- [Task brief] Look below for the line with "6. ¿Por qué los nacidos el 1, 10, 19 y 28" and the line with "desastre natural". Copy exactly those two lines and every line between, but not the pictures.

◆ ◆ ◆ ◆ ◆ ◆ ◆

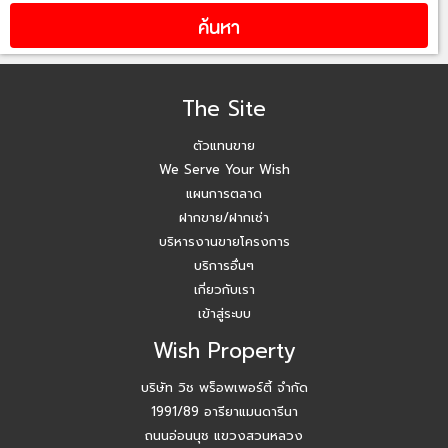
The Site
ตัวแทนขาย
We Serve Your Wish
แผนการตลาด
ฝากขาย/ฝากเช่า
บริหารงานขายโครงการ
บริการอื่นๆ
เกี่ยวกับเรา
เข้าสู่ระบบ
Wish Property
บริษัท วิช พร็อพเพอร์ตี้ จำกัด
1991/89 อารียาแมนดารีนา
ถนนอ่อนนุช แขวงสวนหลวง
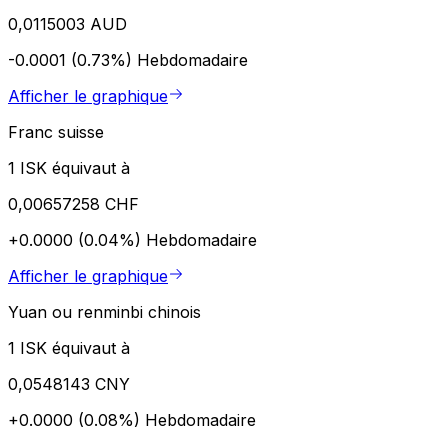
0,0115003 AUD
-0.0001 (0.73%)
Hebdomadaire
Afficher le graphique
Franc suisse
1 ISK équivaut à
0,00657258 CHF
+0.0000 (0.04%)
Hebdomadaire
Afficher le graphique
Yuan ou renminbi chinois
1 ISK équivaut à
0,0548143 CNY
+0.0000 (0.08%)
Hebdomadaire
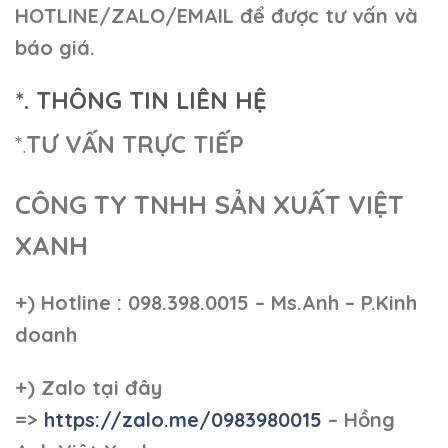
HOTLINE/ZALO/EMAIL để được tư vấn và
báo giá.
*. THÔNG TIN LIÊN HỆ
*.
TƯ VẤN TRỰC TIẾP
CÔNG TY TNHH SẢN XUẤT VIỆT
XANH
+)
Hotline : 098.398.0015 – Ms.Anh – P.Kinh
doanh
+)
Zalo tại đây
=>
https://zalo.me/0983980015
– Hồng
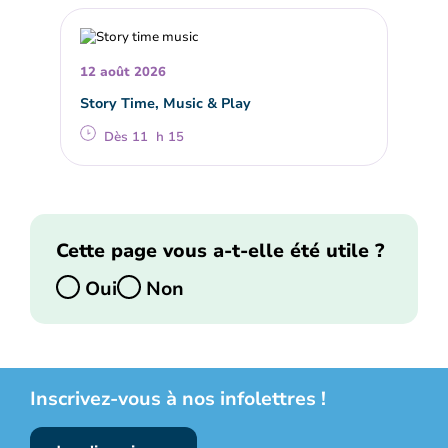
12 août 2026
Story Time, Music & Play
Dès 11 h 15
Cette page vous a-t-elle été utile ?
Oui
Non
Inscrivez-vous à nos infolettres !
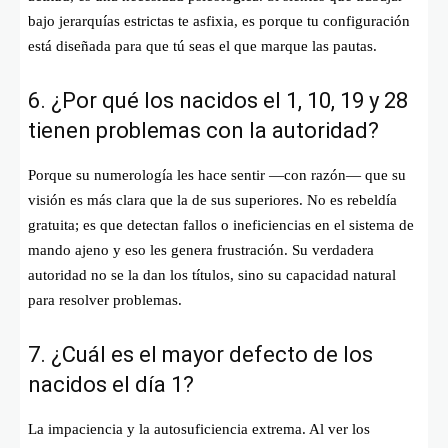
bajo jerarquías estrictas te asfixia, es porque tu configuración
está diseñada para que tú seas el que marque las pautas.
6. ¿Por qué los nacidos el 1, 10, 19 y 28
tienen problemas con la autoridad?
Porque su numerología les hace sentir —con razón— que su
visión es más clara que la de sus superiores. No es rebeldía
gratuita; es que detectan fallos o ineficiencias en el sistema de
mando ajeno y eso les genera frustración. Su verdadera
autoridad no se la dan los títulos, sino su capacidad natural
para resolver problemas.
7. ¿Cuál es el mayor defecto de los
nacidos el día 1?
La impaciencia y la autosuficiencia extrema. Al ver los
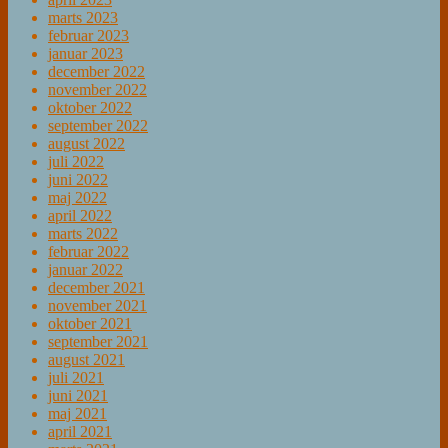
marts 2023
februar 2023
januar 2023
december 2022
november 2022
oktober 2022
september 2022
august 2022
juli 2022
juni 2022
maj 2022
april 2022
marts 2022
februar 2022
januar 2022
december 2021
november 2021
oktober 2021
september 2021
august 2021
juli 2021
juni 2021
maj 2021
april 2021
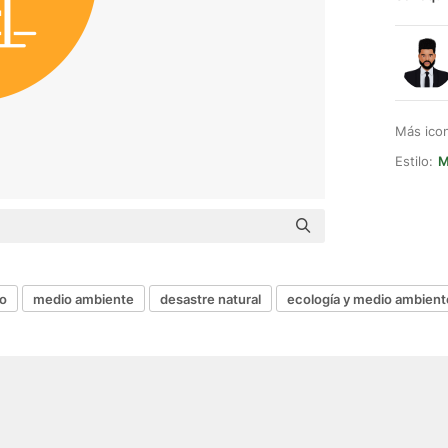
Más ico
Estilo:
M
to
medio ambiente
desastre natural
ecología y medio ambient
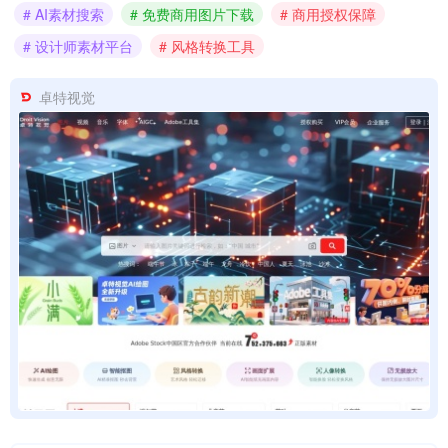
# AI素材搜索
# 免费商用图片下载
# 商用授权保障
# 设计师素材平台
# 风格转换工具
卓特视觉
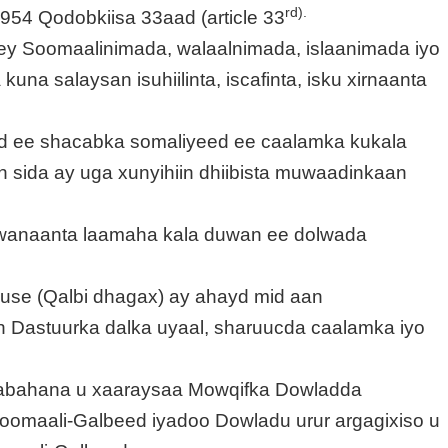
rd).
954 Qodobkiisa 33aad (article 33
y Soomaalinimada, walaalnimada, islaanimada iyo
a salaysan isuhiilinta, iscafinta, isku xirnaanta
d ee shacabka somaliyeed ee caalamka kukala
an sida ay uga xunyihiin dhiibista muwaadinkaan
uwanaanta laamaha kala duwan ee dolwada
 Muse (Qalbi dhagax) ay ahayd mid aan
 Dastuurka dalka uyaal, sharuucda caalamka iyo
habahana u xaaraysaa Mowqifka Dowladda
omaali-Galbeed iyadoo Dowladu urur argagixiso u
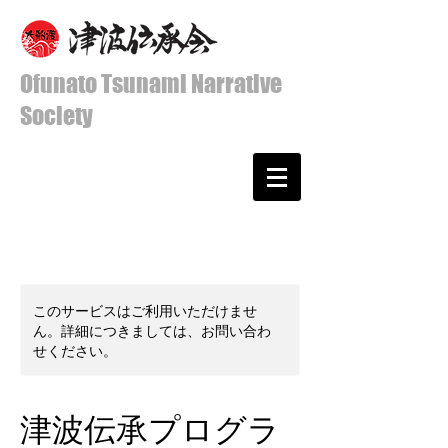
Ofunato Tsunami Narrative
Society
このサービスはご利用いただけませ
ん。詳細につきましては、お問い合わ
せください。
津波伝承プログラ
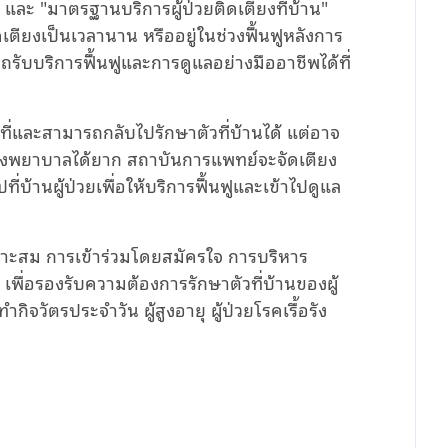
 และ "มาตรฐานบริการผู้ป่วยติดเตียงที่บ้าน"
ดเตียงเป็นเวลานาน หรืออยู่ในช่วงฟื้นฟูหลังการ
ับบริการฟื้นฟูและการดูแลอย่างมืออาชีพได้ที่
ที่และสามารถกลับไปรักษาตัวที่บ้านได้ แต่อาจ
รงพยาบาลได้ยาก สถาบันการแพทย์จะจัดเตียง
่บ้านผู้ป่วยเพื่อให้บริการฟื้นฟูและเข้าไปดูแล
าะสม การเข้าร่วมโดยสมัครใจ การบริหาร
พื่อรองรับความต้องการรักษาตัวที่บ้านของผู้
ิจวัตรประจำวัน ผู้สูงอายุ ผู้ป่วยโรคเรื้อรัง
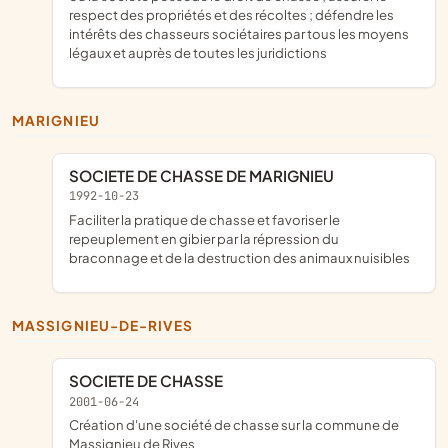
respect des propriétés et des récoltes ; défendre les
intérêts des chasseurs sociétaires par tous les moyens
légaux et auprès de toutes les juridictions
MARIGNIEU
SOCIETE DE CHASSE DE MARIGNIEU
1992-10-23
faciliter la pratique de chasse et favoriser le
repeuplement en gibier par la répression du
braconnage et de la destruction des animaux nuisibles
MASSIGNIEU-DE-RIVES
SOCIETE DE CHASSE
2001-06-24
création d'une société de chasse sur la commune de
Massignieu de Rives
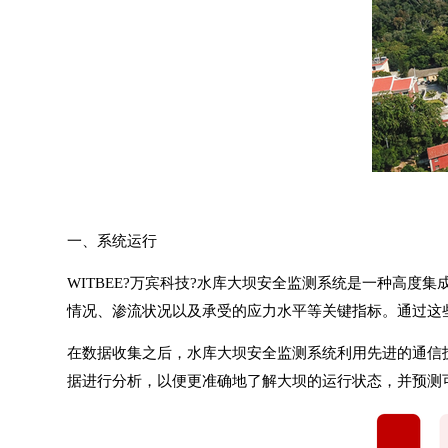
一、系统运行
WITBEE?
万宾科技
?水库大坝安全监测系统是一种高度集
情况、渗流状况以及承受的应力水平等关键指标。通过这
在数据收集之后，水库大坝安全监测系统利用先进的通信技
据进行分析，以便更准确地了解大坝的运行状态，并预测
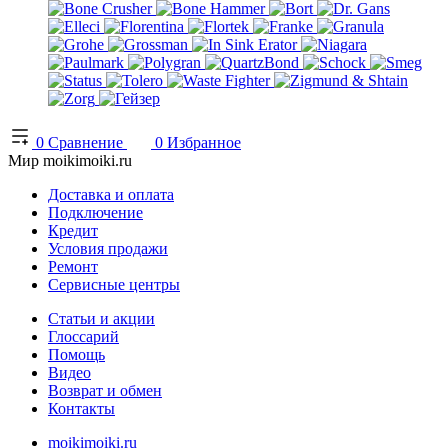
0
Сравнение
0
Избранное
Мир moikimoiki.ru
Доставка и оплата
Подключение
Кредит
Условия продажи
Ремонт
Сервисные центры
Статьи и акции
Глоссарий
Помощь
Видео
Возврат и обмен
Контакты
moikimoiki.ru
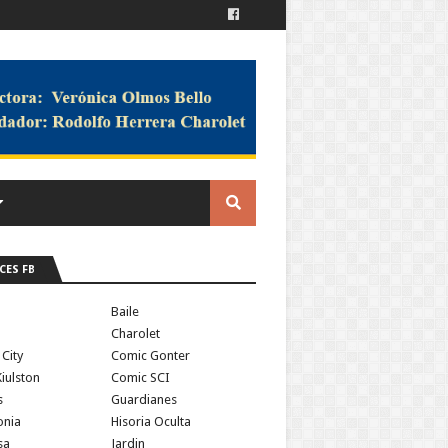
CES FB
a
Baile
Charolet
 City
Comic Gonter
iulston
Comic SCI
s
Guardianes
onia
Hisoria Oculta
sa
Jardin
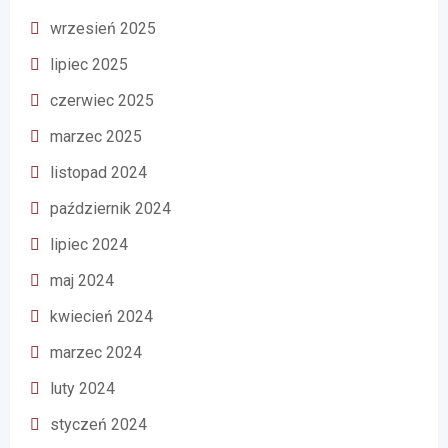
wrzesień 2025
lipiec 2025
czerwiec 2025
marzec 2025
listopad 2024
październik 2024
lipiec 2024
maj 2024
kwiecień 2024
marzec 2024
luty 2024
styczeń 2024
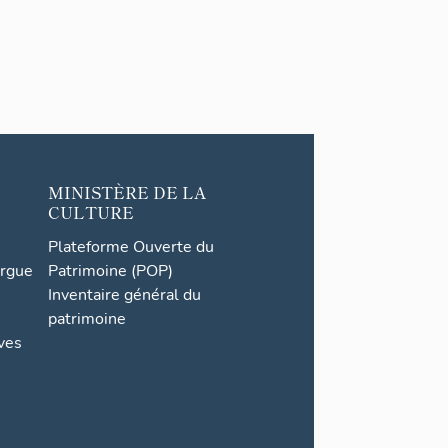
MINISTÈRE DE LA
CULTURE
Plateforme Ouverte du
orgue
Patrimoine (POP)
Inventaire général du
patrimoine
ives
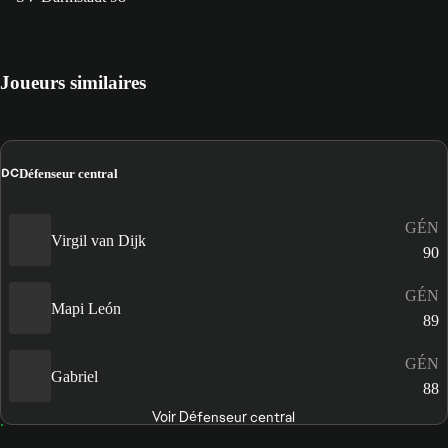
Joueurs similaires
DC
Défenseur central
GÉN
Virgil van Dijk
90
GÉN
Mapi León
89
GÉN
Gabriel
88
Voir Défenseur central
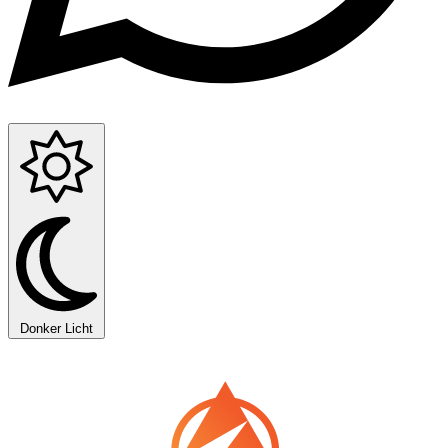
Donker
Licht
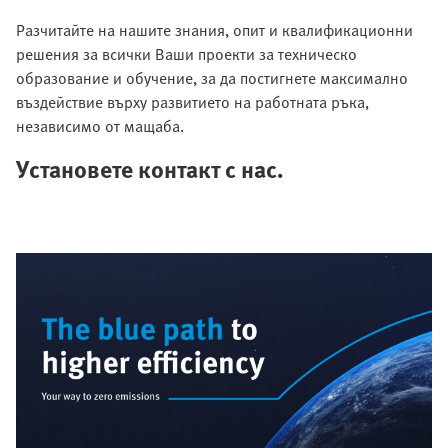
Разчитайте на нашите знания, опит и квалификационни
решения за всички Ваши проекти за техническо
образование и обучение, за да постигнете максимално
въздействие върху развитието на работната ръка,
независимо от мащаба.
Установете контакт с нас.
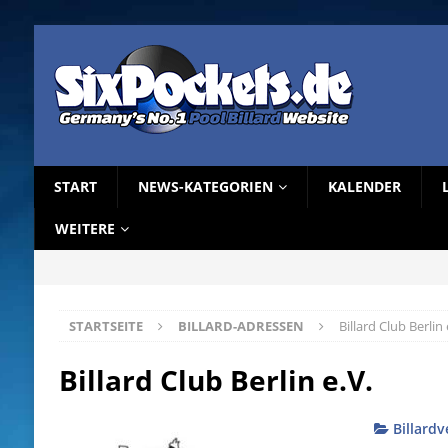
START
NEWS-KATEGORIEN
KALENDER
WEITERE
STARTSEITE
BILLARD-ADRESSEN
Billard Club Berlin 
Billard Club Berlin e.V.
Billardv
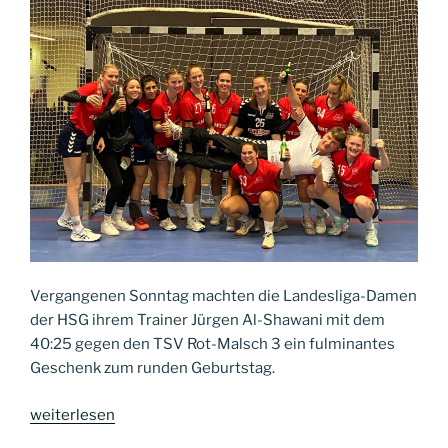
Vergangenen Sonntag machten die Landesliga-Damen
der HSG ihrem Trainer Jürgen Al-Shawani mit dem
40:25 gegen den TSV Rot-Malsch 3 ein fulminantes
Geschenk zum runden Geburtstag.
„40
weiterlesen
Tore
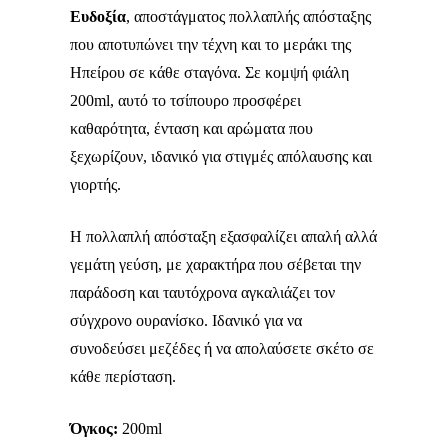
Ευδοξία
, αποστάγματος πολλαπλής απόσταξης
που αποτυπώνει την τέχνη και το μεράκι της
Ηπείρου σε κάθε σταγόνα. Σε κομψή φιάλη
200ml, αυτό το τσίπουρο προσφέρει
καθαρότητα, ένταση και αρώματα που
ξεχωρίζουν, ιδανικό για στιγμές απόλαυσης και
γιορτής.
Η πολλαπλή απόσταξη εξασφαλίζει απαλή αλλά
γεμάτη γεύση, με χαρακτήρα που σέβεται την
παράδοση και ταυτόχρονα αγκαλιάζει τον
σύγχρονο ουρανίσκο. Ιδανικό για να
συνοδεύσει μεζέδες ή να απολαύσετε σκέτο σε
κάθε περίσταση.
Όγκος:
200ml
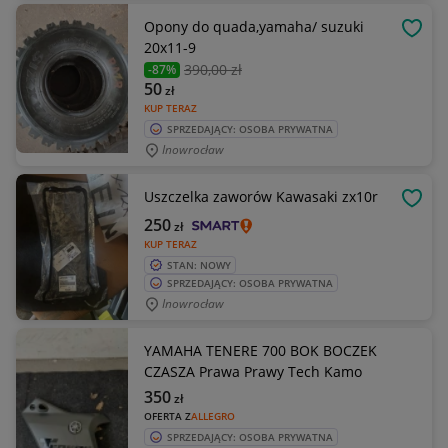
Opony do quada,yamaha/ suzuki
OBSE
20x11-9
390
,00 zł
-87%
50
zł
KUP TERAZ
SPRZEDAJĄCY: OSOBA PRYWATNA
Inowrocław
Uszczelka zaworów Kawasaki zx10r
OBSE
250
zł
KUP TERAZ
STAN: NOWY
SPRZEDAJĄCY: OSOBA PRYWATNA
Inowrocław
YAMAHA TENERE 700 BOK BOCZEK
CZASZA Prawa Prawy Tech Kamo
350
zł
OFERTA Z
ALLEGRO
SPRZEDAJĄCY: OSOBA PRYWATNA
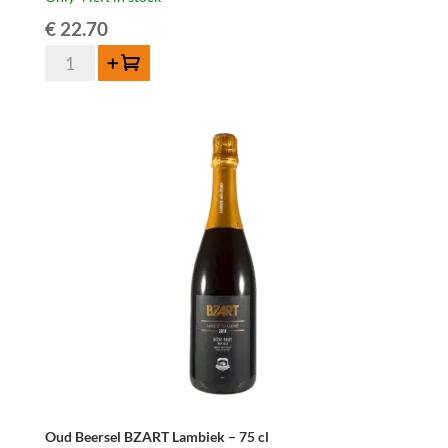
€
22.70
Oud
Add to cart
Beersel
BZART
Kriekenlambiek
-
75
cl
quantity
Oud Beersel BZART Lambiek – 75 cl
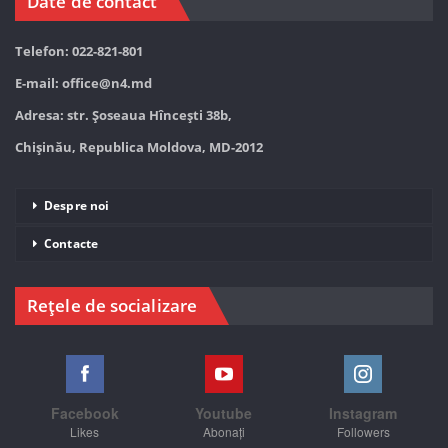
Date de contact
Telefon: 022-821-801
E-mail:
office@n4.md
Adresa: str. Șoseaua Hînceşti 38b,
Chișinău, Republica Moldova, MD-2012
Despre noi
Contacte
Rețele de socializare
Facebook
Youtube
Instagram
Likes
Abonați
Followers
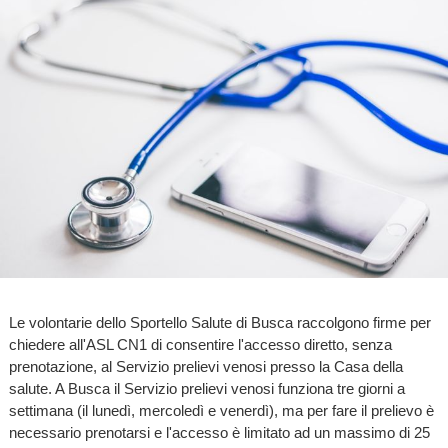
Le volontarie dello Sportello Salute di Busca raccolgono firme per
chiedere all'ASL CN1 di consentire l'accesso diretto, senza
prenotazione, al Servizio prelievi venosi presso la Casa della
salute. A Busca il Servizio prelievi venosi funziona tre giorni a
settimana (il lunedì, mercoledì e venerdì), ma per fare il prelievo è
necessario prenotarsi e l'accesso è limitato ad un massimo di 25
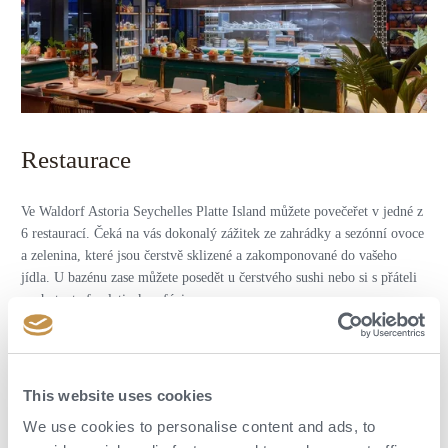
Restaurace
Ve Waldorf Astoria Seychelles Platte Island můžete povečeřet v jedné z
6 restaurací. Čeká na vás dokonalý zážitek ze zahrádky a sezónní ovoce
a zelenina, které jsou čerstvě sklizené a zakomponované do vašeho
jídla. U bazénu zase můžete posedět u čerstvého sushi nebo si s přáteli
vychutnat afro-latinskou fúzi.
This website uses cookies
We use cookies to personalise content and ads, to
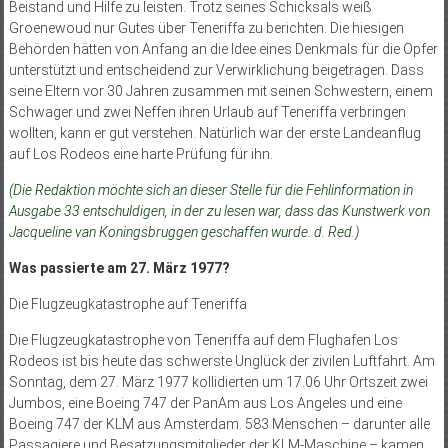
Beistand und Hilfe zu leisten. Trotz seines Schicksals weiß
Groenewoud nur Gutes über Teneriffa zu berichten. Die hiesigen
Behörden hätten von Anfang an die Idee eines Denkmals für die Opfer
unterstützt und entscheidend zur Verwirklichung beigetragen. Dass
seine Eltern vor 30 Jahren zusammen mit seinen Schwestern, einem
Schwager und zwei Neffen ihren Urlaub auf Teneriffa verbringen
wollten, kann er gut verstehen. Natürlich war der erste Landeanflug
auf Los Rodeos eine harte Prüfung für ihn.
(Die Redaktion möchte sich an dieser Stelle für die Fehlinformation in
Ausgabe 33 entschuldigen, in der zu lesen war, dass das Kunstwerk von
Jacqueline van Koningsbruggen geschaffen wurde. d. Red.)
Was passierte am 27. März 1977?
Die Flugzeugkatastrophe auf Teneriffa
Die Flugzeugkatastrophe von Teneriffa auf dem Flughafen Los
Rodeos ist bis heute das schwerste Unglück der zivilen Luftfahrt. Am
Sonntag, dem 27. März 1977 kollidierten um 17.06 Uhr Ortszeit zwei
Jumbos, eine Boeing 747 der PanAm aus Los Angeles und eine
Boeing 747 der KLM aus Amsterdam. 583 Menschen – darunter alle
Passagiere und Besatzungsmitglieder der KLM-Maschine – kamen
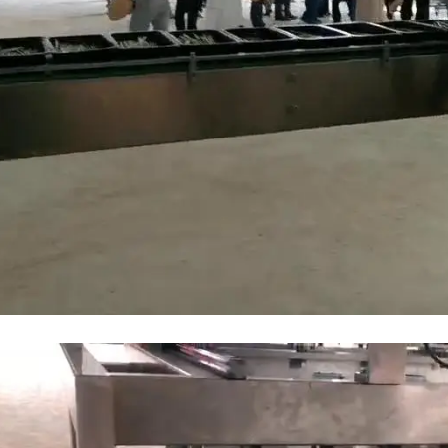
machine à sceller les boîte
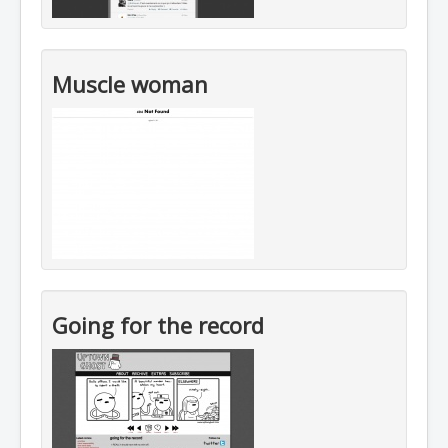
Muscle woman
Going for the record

◆ ◆ ◆ ◆ ◆ ◆ ◆

- [Response to the task]
6. ¿Por qué los nacidos el 1, 10, 19 y 28
tienen problemas con la autoridad?
Porque su numerología les hace sentir —con razón— que su
visión es más clara que la de sus superiores. No es rebeldía
gratuita; es que detectan fallos o ineficiencias en el sistema de
mando ajeno y eso les genera frustración. Su verdadera
autoridad no se la dan los títulos, sino su capacidad natural
para resolver problemas.
7. ¿Cuál es el mayor defecto de los
nacidos el día 1?
La impaciencia y la autosuficiencia extrema. Al ver los
marts 2023
februar 2023
januar 2023
december 2022
november 2022
oktober 2022
september 2022
august 2022
juli 2022
juni 2022
maj 2022
april 2022
marts 2022
februar 2022
januar 2022
december 2021
november 2021
oktober 2021
september 2021
august 2021
juli 2021
juni 2021
maj 2021
april 2021
Más ico
Estilo:
M
to
medio ambiente
desastre natural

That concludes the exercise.